I knoew this has been dead for a while, but I wanted to throw in my experience and thoughts.
One, the arm shoving technique will work most of the time. If you are dealing with an trained attack dog, ( assuming you didn't ask for it, so bad guys turn your head for a moment) it will in all likely hood attack your ankle or hold onto your clothing, they are trained in some cases not to attack the arms for this reason. Also if the right dog (such as in the OP's case a pit bull) getsd your arm in its mouth and its serious about it, there may be no shoving anything anywhere. It could break your arm and pierce your muscle and bone, holding your arm in place not to mention the pain from such a bite.
There are a couple things I have used and seen used effectively and a couple techniques I have read that make sense. One the agressive behavior and fast movement approach works pretty well to prevent most attacks, but if you are already being attacked, you may have to back it up because the dog either sees you as inferior to it or you are invading its space without having established dominanace or it has been trained to attack and ordered to attack you for whatever reason. This sums up most dog attacks.
So here's is something I have used personally and have had firends use with great success.
A typical mail order, or gun show, or pawn shop stun gun.
Size and power doesn't mattrer, you probably won't have to touch the dog with it. Just test one and get the loudest one that is of a size that you could carry. And make sure it has a well designed safety and isn't too hard or easy to activate. I have used this and this is how it works, an dog starts acting agressive toward me. If it gets close enough to me that I fear for an attack, out comes the stun gun and I just activate it in the air. The dog usually runs, not walks away. I have never had to touch a dog with it, but since they are theoretically designed to drop a thug, if you had to, it would more than likely work. In all cases I have either used or had a friend use it, the dog left when it heard the zap sound the stun gun makes. If you carried this on the job, I would recommend carrying it scout style in horizontal sheath in the middle of the back of your belt and make sure you can get to it with either hand, so a smaller slimmer model would be good for this. You could carry it in a breast pocket too and get to it easily with either hand. Tasers (the actual brand name AirTaser) probably aren't the best idea for this, though the cicvilian model, is the size of a cell phone and can be carried easily in the ways I mentioned. I believe the delux model has a flash light and has the option of being used in a close contact mode like a traditional stun gun or being fired into a target the way people are most familiar with. The firing option could be problematic for dog defense due to the smaller target and the location of the target and its capability of quickness and manuverability. A good bright flash light if used at night can break off agressive behavior and is even better if you flash the light rapidly on and off in the dogs face. May not work all the time, but I have had good results.

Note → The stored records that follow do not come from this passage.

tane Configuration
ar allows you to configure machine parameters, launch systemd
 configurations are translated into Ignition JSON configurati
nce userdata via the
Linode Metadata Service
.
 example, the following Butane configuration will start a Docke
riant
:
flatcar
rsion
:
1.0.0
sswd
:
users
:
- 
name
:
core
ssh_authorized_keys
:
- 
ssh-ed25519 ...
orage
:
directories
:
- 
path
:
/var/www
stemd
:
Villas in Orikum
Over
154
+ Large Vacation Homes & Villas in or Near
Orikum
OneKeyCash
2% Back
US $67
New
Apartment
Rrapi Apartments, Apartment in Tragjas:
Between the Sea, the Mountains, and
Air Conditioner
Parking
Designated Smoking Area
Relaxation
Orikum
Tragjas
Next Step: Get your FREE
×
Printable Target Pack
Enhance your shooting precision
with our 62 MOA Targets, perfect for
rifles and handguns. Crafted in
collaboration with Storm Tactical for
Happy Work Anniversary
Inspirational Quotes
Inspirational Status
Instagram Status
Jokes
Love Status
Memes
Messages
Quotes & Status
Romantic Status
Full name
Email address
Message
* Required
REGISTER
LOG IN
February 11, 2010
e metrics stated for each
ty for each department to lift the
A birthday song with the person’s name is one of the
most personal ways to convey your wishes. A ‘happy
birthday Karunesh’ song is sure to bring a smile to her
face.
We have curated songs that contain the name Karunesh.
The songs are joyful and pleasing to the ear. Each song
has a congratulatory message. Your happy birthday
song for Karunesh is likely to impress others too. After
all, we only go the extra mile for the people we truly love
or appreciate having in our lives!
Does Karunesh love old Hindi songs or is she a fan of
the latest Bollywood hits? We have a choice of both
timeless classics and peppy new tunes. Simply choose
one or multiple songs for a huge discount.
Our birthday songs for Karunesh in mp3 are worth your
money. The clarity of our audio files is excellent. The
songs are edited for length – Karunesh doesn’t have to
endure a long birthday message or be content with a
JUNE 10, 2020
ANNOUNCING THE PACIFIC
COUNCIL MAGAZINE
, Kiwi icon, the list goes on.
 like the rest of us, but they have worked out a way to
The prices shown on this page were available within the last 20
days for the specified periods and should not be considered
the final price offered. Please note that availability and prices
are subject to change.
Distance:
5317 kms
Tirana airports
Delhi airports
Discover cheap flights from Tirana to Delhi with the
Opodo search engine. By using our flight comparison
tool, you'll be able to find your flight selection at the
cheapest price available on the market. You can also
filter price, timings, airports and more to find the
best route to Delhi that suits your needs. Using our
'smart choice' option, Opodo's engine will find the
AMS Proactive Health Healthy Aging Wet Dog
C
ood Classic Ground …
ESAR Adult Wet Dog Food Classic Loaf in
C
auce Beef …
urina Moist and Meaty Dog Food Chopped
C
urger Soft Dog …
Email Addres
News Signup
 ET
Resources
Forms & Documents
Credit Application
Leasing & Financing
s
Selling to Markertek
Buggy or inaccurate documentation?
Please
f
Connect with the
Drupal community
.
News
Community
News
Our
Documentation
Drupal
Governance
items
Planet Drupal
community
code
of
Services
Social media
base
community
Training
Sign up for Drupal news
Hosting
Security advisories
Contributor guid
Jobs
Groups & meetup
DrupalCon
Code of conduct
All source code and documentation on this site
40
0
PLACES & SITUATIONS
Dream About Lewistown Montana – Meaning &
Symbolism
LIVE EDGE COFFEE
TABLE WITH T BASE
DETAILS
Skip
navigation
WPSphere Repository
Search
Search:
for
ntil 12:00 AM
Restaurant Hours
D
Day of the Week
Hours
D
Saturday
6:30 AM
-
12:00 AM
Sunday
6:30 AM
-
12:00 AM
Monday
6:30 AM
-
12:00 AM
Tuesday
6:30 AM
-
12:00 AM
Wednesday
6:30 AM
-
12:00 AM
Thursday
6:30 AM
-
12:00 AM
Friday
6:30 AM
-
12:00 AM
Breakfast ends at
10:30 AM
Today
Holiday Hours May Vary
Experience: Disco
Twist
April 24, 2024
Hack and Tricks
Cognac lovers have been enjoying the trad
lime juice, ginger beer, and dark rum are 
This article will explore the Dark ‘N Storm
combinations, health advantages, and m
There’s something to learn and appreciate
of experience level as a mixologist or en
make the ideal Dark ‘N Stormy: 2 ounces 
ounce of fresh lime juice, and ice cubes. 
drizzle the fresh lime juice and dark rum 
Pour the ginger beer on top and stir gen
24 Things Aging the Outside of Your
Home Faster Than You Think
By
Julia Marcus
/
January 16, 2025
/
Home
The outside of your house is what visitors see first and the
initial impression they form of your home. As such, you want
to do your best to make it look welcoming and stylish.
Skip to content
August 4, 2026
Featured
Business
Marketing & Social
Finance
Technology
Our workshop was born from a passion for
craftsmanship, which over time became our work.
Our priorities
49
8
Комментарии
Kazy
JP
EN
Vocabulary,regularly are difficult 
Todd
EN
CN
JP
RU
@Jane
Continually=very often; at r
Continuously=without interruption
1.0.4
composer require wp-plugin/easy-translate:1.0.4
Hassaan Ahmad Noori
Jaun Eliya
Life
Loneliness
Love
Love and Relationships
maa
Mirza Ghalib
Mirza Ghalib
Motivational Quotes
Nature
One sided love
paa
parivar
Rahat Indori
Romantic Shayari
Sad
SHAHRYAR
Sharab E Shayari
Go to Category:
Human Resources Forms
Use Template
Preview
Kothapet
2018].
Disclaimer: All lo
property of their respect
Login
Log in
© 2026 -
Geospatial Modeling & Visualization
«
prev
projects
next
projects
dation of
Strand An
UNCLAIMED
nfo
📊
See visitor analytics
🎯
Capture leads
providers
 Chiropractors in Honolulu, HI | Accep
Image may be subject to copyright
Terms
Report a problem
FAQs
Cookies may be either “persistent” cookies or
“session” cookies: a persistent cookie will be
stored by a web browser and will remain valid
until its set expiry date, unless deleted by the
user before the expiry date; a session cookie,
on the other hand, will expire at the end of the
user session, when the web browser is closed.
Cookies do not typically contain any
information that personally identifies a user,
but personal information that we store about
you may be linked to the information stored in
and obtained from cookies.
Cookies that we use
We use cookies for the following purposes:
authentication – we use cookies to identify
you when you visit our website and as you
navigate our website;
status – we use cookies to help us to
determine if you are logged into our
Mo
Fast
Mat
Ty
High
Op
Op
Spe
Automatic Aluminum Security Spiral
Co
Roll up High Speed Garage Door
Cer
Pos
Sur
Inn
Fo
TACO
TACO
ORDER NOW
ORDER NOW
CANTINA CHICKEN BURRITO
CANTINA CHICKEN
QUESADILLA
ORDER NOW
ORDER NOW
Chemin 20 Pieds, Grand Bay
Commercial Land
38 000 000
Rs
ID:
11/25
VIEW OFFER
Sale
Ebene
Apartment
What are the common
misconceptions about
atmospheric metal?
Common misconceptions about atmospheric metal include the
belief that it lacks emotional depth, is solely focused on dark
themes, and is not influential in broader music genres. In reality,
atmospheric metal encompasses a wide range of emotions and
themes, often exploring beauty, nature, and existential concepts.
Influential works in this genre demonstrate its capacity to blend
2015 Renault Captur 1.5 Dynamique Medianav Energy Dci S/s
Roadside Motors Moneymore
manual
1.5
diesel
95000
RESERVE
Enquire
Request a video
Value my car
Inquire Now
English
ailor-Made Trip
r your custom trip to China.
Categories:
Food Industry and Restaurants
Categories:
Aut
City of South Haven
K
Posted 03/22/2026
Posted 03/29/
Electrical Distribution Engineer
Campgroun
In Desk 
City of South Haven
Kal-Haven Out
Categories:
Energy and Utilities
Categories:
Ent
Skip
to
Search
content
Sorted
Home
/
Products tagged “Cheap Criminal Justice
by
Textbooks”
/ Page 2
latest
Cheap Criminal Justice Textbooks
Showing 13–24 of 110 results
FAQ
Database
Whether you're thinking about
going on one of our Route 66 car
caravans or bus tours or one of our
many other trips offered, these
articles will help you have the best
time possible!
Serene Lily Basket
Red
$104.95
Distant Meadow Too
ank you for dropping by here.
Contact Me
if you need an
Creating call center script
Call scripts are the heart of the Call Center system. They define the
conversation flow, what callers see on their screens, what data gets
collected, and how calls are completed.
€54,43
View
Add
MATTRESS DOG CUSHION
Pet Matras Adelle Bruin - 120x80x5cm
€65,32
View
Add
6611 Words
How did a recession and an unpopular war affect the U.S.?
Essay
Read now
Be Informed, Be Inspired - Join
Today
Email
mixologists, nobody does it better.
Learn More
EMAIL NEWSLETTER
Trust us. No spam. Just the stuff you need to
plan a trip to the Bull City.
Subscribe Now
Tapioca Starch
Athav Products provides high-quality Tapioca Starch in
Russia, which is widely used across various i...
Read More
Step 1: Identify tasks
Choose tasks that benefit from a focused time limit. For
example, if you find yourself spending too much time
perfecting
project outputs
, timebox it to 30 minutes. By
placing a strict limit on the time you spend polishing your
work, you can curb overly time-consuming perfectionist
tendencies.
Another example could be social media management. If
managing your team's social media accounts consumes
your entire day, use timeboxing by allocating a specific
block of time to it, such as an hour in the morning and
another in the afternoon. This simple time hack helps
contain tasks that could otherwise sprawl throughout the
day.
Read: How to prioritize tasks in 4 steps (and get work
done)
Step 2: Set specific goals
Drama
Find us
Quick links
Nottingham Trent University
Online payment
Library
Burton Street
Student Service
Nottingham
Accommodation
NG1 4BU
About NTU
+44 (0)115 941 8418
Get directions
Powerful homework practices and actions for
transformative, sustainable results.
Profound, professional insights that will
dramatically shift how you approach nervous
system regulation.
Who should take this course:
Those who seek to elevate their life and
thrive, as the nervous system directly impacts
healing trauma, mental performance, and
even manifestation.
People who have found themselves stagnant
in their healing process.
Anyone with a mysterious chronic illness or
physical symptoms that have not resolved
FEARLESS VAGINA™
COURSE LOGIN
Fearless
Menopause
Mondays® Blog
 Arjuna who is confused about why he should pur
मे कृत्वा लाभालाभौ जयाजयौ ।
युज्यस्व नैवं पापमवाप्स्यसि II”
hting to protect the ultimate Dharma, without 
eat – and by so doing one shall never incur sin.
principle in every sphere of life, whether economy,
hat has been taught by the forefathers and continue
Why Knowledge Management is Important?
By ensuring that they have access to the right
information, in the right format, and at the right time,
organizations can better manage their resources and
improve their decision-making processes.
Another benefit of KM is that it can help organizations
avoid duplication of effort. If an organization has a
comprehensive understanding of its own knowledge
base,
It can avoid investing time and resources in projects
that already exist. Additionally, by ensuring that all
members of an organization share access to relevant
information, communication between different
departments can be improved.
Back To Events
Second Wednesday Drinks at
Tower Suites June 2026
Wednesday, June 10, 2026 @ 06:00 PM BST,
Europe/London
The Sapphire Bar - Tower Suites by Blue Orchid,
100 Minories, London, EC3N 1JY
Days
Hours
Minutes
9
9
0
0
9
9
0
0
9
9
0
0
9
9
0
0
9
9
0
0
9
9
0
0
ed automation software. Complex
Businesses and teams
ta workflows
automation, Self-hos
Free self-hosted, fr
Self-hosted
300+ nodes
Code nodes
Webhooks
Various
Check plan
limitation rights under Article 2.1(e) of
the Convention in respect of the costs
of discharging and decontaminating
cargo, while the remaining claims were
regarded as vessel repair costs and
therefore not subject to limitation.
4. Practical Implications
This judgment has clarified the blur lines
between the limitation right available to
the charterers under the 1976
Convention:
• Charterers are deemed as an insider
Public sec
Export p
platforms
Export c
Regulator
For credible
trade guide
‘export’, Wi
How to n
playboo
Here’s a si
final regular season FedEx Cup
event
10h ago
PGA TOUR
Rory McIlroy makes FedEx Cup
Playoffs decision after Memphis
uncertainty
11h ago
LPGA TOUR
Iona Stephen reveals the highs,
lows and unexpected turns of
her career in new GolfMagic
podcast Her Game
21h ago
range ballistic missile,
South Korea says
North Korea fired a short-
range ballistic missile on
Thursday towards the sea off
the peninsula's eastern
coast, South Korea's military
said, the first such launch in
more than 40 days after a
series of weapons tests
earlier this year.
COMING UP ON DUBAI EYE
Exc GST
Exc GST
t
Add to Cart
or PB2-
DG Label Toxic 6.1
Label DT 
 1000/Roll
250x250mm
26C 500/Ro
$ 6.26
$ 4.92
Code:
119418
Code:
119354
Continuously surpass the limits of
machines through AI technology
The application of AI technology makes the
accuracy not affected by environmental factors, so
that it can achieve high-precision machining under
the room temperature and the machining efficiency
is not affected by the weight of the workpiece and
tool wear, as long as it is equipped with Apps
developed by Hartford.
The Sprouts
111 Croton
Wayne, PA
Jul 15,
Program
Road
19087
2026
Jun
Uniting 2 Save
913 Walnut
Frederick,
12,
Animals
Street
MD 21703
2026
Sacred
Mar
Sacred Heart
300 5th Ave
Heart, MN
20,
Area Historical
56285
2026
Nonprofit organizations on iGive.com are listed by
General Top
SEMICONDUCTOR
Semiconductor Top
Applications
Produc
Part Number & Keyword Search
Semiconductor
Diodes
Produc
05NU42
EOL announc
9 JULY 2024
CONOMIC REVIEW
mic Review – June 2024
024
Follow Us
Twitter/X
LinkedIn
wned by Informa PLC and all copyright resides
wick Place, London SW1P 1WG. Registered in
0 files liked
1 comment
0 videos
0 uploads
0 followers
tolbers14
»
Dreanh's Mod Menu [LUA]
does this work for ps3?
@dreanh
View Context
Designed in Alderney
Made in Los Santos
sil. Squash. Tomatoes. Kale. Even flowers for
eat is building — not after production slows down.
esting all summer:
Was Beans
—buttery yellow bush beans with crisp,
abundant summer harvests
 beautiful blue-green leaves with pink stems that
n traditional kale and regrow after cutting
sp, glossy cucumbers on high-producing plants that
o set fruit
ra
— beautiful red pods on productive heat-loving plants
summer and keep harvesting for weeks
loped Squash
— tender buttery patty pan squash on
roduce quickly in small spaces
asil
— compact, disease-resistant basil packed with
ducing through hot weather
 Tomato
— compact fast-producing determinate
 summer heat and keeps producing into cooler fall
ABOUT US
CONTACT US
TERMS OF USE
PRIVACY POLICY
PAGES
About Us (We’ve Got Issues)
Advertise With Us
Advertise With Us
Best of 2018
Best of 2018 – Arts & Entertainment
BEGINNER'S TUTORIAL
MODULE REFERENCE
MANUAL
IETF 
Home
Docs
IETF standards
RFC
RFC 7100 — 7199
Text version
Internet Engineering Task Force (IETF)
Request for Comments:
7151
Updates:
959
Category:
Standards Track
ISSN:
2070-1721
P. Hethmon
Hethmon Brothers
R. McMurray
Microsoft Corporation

Pepper spray was first marketed as a dog repellent for mail carriers (so I was told when I was being trained in the use of it) and then was used by police. So its an effective measure too.
There are some tactics that I have read in a military manual for dealing with dog attack when a firearm is unavailable or impractical, but due to the terminal nature of these methods, I wll leave the OP and other interested people to look for and find those methods.
With all that being said, here is a better way, situational awareness is the best prevention for a dog attack. Dogs usually attack when threatened, cornered or in the right situation, when trained and ordered to do so.
Try to avoid threatening the dog or encroaching on its territory without acertaining if there is a dog that lives there and conferring with the owner as to how to deal with the animal..
Its pretty easy to avoid putting yourself in a situation where a dog may be ordered to attack you, and if you are in that situation, you have more problems than just the dog. The methods I mentioned above will work, but it is better to avoid having to use them by avoiding provoking a dog either on purpose or by accident, that way you don't have to get bitten, hurt an animal that is doing what it sees as the right thing to do, and you don't have to deal with the pain in the ass of angry irrational owners, bites, police and the whole rigamarole that is a dog attack.